Ia juga berpesan kepada seluruh prajurit agar terus menjaga kondisi fisik, disiplin tempur, serta meningkatkan profesionalisme dan dedikasi dalam menjalankan setiap tugas yang diberikan.
Lebih lanjut, beliau menuturkan bahwa setiap kegiatan latihan yang dilakukan dengan niat tulus demi mempertahankan kedaulatan negara sejatinya merupakan amal ibadah. “Latihan ini bernilai ibadah karena diniatkan untuk menjaga dan mempertahankan Negara Kesatuan Republik Indonesia. Ini adalah wujud bakti kita kepada rakyat dan bangsa,” tambahnya.
Pangdam berharap semangat dan nilai juang para prajurit Yonarmed 17/RC terus terpelihara sebagai bagian penting dalam menjaga kedaulatan dan keutuhan Negara Kesatuan Republik Indonesia (NKRI).
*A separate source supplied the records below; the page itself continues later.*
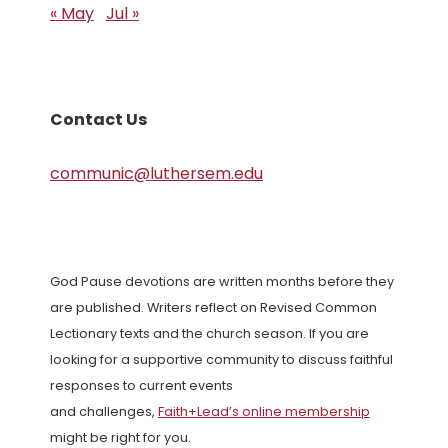
« May
Jul »
Contact Us
communic@luthersem.edu
God Pause devotions are written months before they
are published. Writers reflect on Revised Common
Lectionary texts and the church season. If you are
looking for a supportive community to discuss faithful
responses to current events
and challenges,
Faith+Lead’s online membership
might be right for you.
Dengan suksesnya latihan ini, Kodam Iskandar Muda kembali menunjukkan komitmennya dalam meningkatkan kesiapan operasional satuan dan mendukung pertahanan negara di wilayah barat Indonesia. Latbakjatratnis ini sekaligus menjadi wujud sinergi dan pembinaan personel yang berkelanjutan demi mewujudkan TNI AD yang tangguh, modern, dan dicintai rakyat.